*Task objective*: Sort through the material below and copy each line with "contabilității".
/---
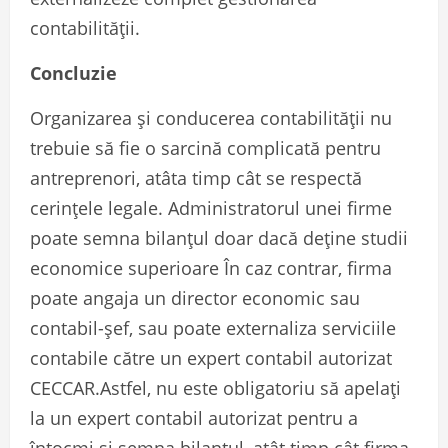
contabilității.
Concluzie
Organizarea și conducerea contabilității nu
trebuie să fie o sarcină complicată pentru
antreprenori, atâta timp cât se respectă
cerințele legale. Administratorul unei firme
poate semna bilanțul doar dacă deține studii
economice superioare În caz contrar, firma
poate angaja un director economic sau
contabil-șef, sau poate externaliza serviciile
contabile către un expert contabil autorizat
CECCAR.Astfel, nu este obligatoriu să apelați
la un expert contabil autorizat pentru a
întocmi și semna bilanțul, atât timp cât firma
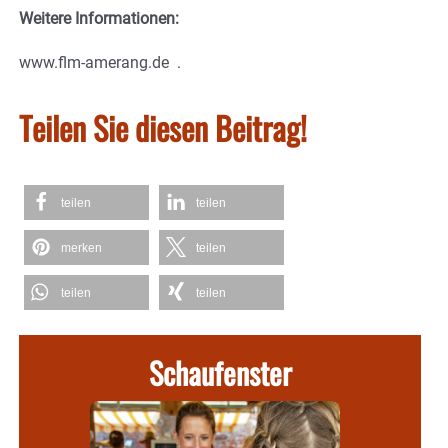
Weitere Informationen:
www.flm-amerang.de .
Teilen Sie diesen Beitrag!
teilen
teilen
merken
teilen
teilen
teilen
Schaufenster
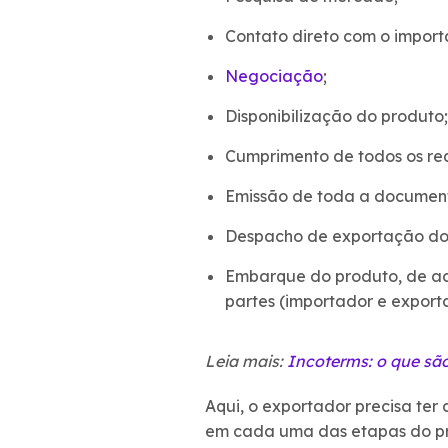
Contato direto com o import
Negociação
;
Disponibilização do produto;
Cumprimento de todos os requ
Emissão de toda a documenta
Despacho de exportação do p
Embarque do produto, de a
partes (importador e export
Leia mais:
Incoterms: o que são
Aqui, o exportador precisa te
em cada uma das etapas do pro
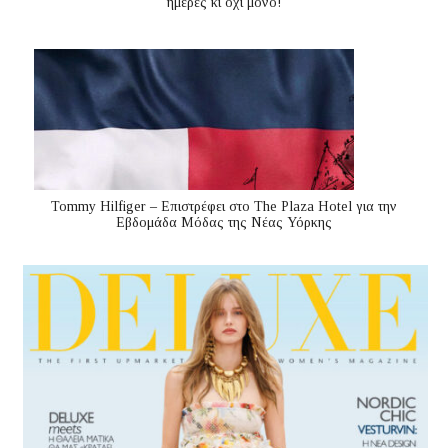
ημέρες κι όχι μόνο!
Tommy Hilfiger – Επιστρέφει στο The Plaza Hotel για την
Εβδομάδα Μόδας της Νέας Υόρκης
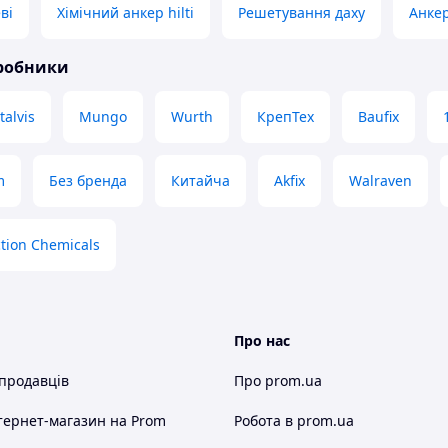
ві
Хімічний анкер hilti
Решетування даху
Анкер
иробники
alvis
Mungo
Wurth
КрепТех
Baufix
m
Без бренда
Китайча
Akfix
Walraven
tion Chemicals
Про нас
 продавців
Про prom.ua
тернет-магазин
на Prom
Робота в prom.ua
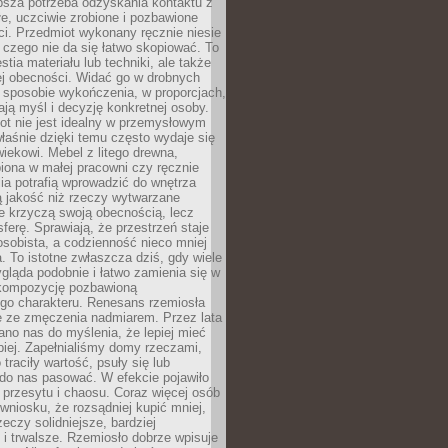
ębsza potrzeba odzyskania kontaktu z
łe, uczciwie zrobione i pozbawione
i. Przedmiot wykonany ręcznie niesie
 czego nie da się łatwo skopiować. To
stia materiału lub techniki, ale także
ej obecności. Widać go w drobnych
 sposobie wykończenia, w proporcjach,
ają myśl i decyzję konkretnej osoby.
ot nie jest idealny w przemysłowym
właśnie dzięki temu często wydaje się
wiekowi. Mebel z litego drewna,
iona w małej pracowni czy ręcznie
lia potrafią wprowadzić do wnętrza
ą jakość niż rzeczy wytwarzane
e krzyczą swoją obecnością, lecz
ferę. Sprawiają, że przestrzeń staje
 osobista, a codzienność nieco mniej
 To istotne zwłaszcza dziś, gdy wiele
ląda podobnie i łatwo zamienia się w
kompozycję pozbawioną
ego charakteru. Renesans rzemiosła
e ze zmęczenia nadmiarem. Przez lata
no nas do myślenia, że lepiej mieć
epiej. Zapełnialiśmy domy rzeczami,
traciły wartość, psuły się lub
do nas pasować. W efekcie pojawiło
 przesytu i chaosu. Coraz więcej osób
wniosku, że rozsądniej kupić mniej,
zeczy solidniejsze, bardziej
i trwalsze. Rzemiosło dobrze wpisuje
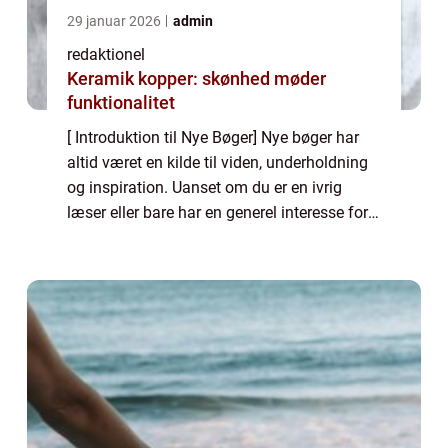
29 januar 2026
admin
redaktionel
Keramik kopper: skønhed møder
funktionalitet
[ Introduktion til Nye Bøger] Nye bøger har
altid været en kilde til viden, underholdning
og inspiration. Uanset om du er en ivrig
læser eller bare har en generel interesse for
litteratur, er der altid spændende nye
udgivelser på markedet. Denne arti...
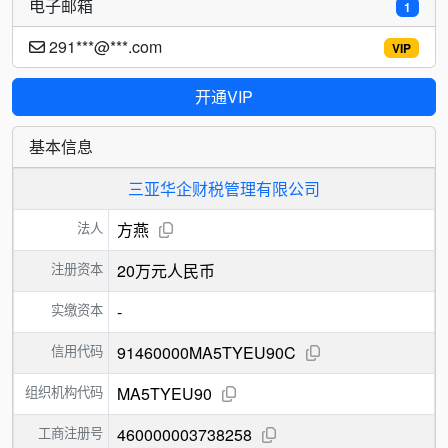
电子邮箱
1
291***@***.com
VIP
开通VIP
基本信息
三亚华企财税管理有限公司
法人
方燕
注册资本
20万元人民币
实缴资本
-
信用代码
91460000MA5TYEU90C
组织机构代码
MA5TYEU90
工商注册号
460000003738258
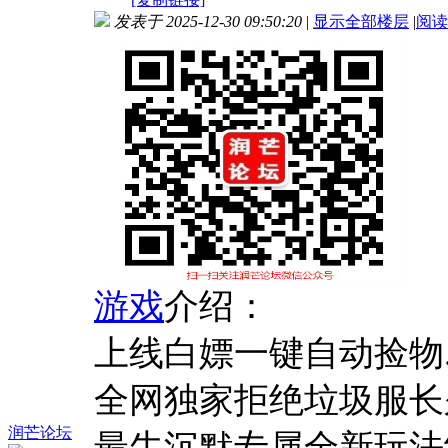
发表于 2025-12-30 09:50:20
|
显示全部楼层
|
阅读
游戏
介绍：
上线白嫖一键自动捡物
全网独家拒绝垃圾服长
润芒论坛
最牛沉默专属全新玩法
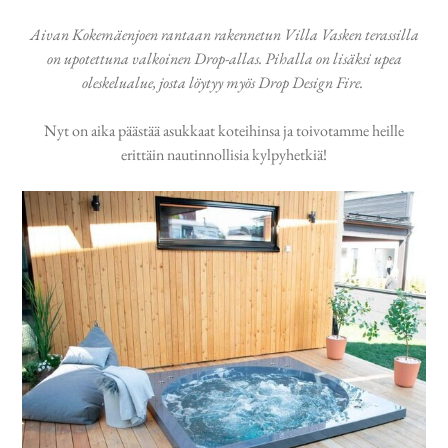
Aivan Kokemäenjoen rantaan rakennetun Villa Vasken terassilla
on upotettuna valkoinen Drop-allas. Pihalla on lisäksi upea
oleskelualue, josta löytyy myös Drop Design Fire.
Nyt on aika päästää asukkaat koteihinsa ja toivotamme heille
erittäin nautinnollisia kylpyhetkiä!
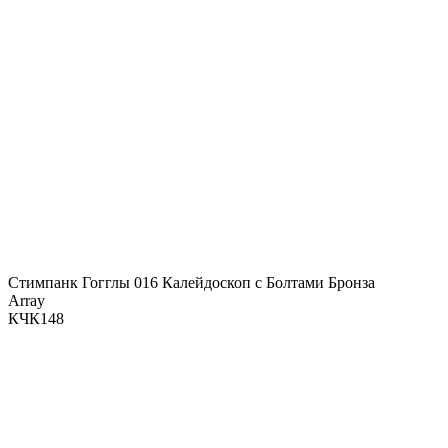
Стимпанк Гогглы 016 Калейдоскоп с Болтами Бронза
Array
КЧК148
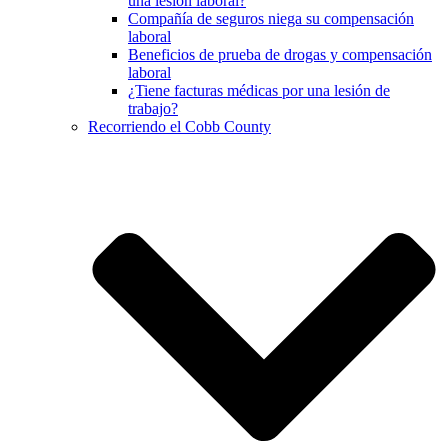
una lesión laboral?
Compañía de seguros niega su compensación
laboral
Beneficios de prueba de drogas y compensación
laboral
¿Tiene facturas médicas por una lesión de
trabajo?
Recorriendo el Cobb County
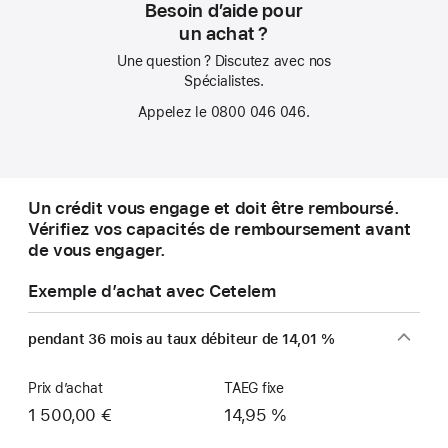
Besoin d’aide pour
un achat ?
Une question ? Discutez avec nos
Spécialistes.
Appelez le 0800 046 046.
Un crédit vous engage et doit être remboursé.
Vérifiez vos capacités de remboursement avant
de vous engager.
Exemple d’achat avec Cetelem
pendant 36 mois au taux débiteur de 14,01 %
Prix d’achat
TAEG fixe
1 500,00 €
14,95 %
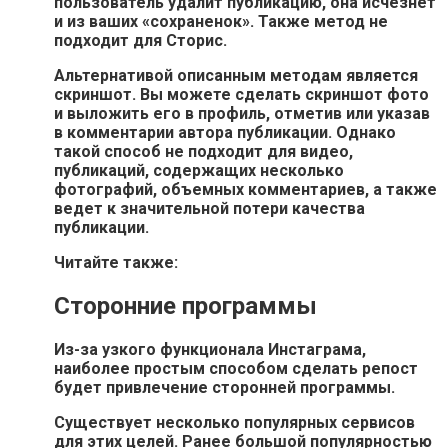
пользователь удалит публикацию, она исчезнет
и из ваших «сохраненок». Также метод не
подходит для Сторис.
Альтернативой описанным методам является
скриншот. Вы можете сделать скриншот фото
и выложить его в профиль, отметив или указав
в комментарии автора публикации. Однако
такой способ не подходит для видео,
публикаций, содержащих несколько
фотографий, объемных комментариев, а также
ведет к значительной потери качества
публикации.
Читайте также:
Сторонние программы
Из-за узкого функционала Инстаграма,
наиболее простым способом сделать репост
будет привлечение сторонней программы.
Существует несколько популярных сервисов
для этих целей.
Ранее большой популярностью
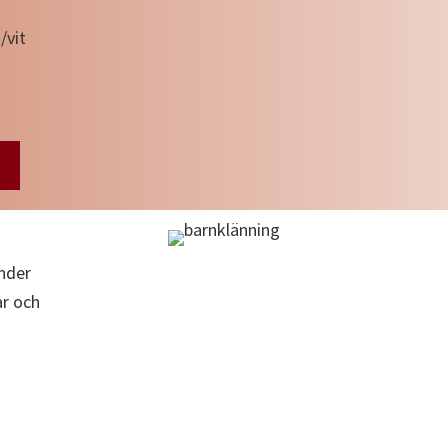
/vit
under
ar och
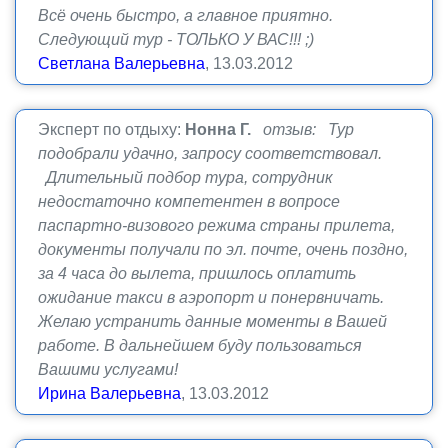
Всё очень быстро, а главное приятно.
Следующий тур - ТОЛЬКО У ВАС!!! ;)
Светлана Валерьевна
, 13.03.2012
Эксперт по отдыху:
Нонна Г.
отзыв: Тур
подобрали удачно, запросу соответствовал.
Длительный подбор тура, сотрудник
недостаточно компетентен в вопросе
паспартно-визового режима страны прилета,
документы получали по эл. почте, очень поздно,
за 4 часа до вылета, пришлось оплатить
ожидание такси в аэропорт и понервничать.
Желаю устранить данные моменты в Вашей
работе. В дальнейшем буду пользоваться
Вашими услугами!
Ирина Валерьевна
, 13.03.2012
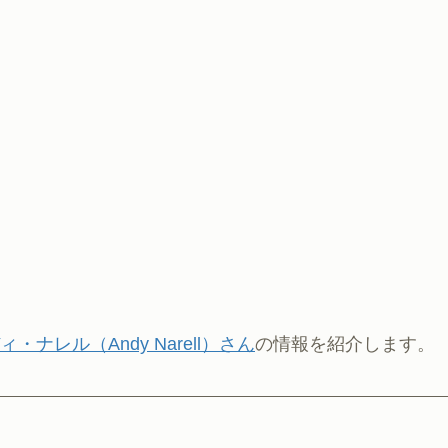
・ナレル（Andy Narell）さん
の情報を紹介します。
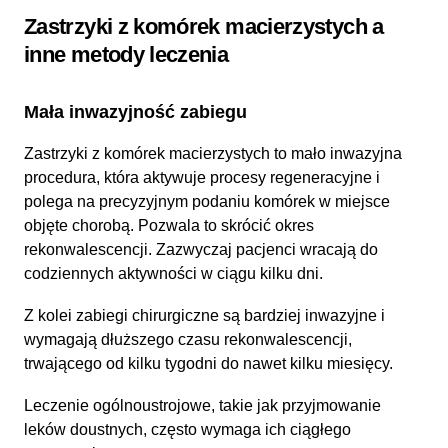
Zastrzyki z komórek macierzystych a
inne metody leczenia
Mała inwazyjność zabiegu
Zastrzyki z komórek macierzystych to mało inwazyjna
procedura, która aktywuje procesy regeneracyjne i
polega na precyzyjnym podaniu komórek w miejsce
objęte chorobą. Pozwala to skrócić okres
rekonwalescencji. Zazwyczaj pacjenci wracają do
codziennych aktywności w ciągu kilku dni.
Z kolei zabiegi chirurgiczne są bardziej inwazyjne i
wymagają dłuższego czasu rekonwalescencji,
trwającego od kilku tygodni do nawet kilku miesięcy.
Leczenie ogólnoustrojowe, takie jak przyjmowanie
leków doustnych, często wymaga ich ciągłego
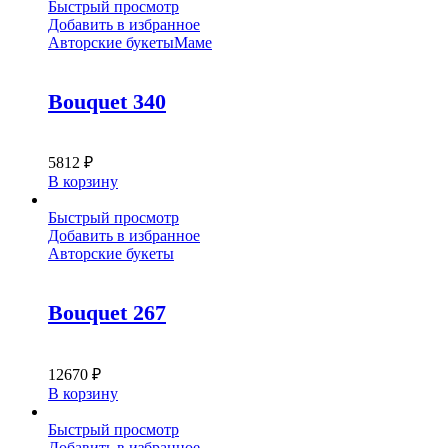
Быстрый просмотр
Добавить в избранное
Авторские букеты
Маме
Bouquet 340
5812
₽
В корзину
Быстрый просмотр
Добавить в избранное
Авторские букеты
Bouquet 267
12670
₽
В корзину
Быстрый просмотр
Добавить в избранное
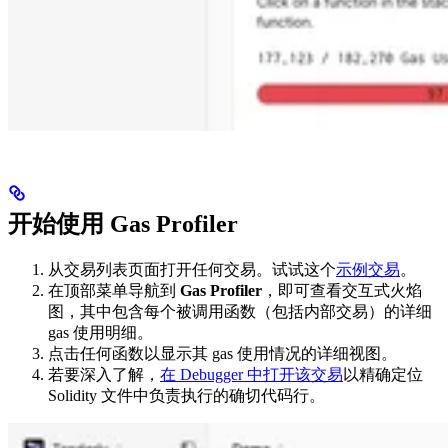
开始使用 Gas Profiler
从交易列表页面打开任何交易。试试这个
示例交易
。
在顶部菜单导航到
Gas Profiler
，即可查看交互式火焰
图，其中包含每个被调用函数（包括内部交易）的详细
gas 使用明细。
点击任何函数以显示其 gas 使用情况的详细视图。
若要深入了解，
在 Debugger 中打开该交易
以精确定位
Solidity 文件中负责执行的确切代码行。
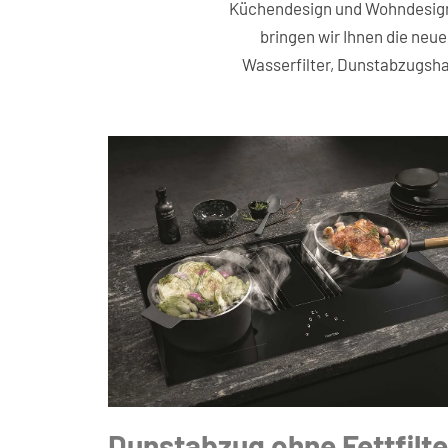
Küchendesign und Wohndesign 
bringen wir Ihnen die neu
Wasserfilter, Dunstabzugsha
Dunstabzug ohne Fettfilte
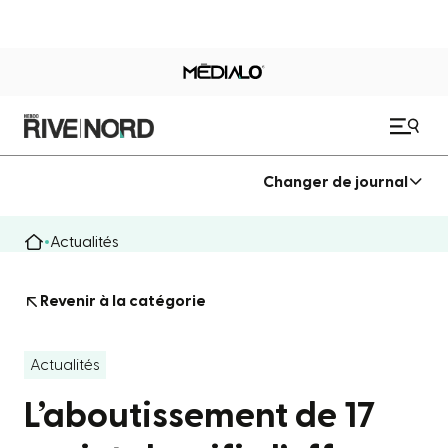
Changer de journal
Actualités
Revenir à la catégorie
Actualités
L’aboutissement de 17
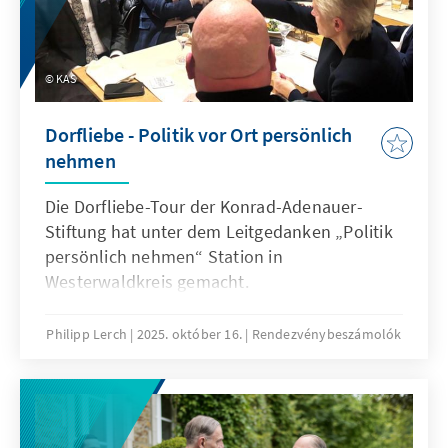
KAS
Dorfliebe - Politik vor Ort persönlich
nehmen
Die Dorfliebe-Tour der Konrad-Adenauer-
Stiftung hat unter dem Leitgedanken „Politik
persönlich nehmen“ Station in
Westerwaldkreis gemacht.
Philipp Lerch
2025. október 16.
Rendezvénybeszámolók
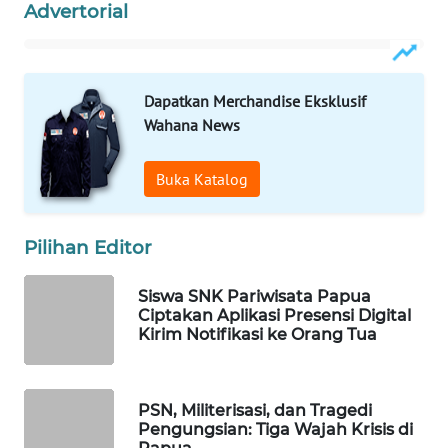
Advertorial
MASYARAKAT
KELISTRIKAN
WALINKI
Dapatkan Merchandise Eksklusif
ID
Wahana News
MAWAKA
Buka Katalog
ID
MARTABAT
Pilihan Editor
NET
Siswa SNK Pariwisata Papua
PLN
Ciptakan Aplikasi Presensi Digital
Kirim Notifikasi ke Orang Tua
WATCH
MKLI
PSN, Militerisasi, dan Tragedi
Pengungsian: Tiga Wajah Krisis di
LPKKI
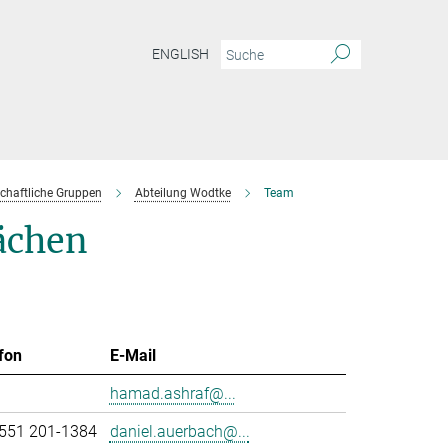
ENGLISH
chaftliche Gruppen
Abteilung Wodtke
Team
ächen
fon
E-Mail
hamad.ashraf@...
551 201-1384
daniel.auerbach@...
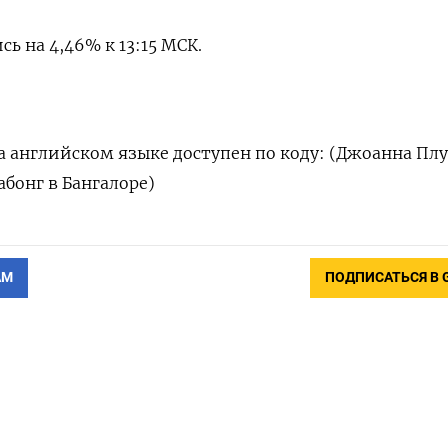
сь на 4,46% к 13:15 МСК.
 английском языке доступен по коду: (Джоанна Пл
абонг в Бангалоре)
АМ
ПОДПИСАТЬСЯ В 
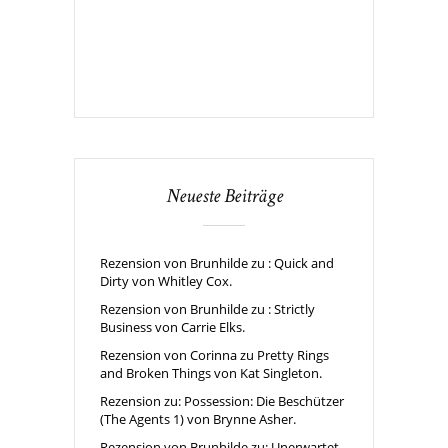
Neueste Beiträge
Rezension von Brunhilde zu : Quick and
Dirty von Whitley Cox.
Rezension von Brunhilde zu : Strictly
Business von Carrie Elks.
Rezension von Corinna zu Pretty Rings
and Broken Things von Kat Singleton.
Rezension zu: Possession: Die Beschützer
(The Agents 1) von Brynne Asher.
Rezension von Brunhilde zu: Unerwartet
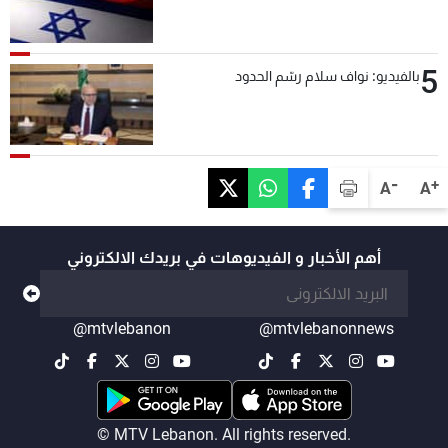
5
بالفيديو: نواف سلام رسّم الحدود
-
+
A
A
أهم الأخبار و الفيديوهات في بريدك الالكتروني
@mtvlebanon
@mtvlebanonnews
© MTV Lebanon. All rights reserved.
\---
*Result*:
contabilității.
Organizarea și conducerea contabilității nu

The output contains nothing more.